**RECORDS SUPPLIED:**

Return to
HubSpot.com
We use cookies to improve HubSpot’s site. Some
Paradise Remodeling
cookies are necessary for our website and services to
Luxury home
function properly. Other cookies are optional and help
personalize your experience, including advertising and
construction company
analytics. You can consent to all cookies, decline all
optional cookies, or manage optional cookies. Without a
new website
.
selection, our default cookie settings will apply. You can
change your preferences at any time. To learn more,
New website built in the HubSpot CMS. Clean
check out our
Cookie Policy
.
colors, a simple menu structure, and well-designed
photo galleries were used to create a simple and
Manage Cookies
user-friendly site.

==

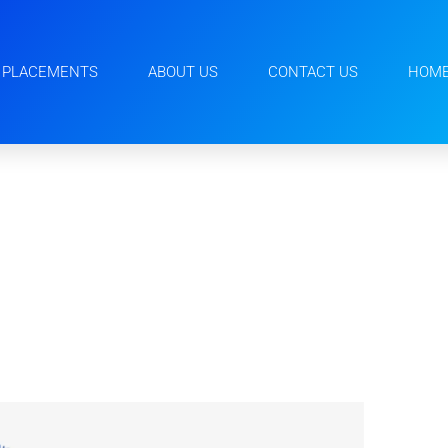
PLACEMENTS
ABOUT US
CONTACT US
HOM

**TRY IT:**
Return only the lines between the one holding "Cookie Policy" and the one holding "user-friendly site.", inclusive, exactly as they appear above.

**ANSWER BOX:**
Cookie Policy
.
colors, a simple menu structure, and well-designed
photo galleries were used to create a simple and
Manage Cookies
user-friendly site.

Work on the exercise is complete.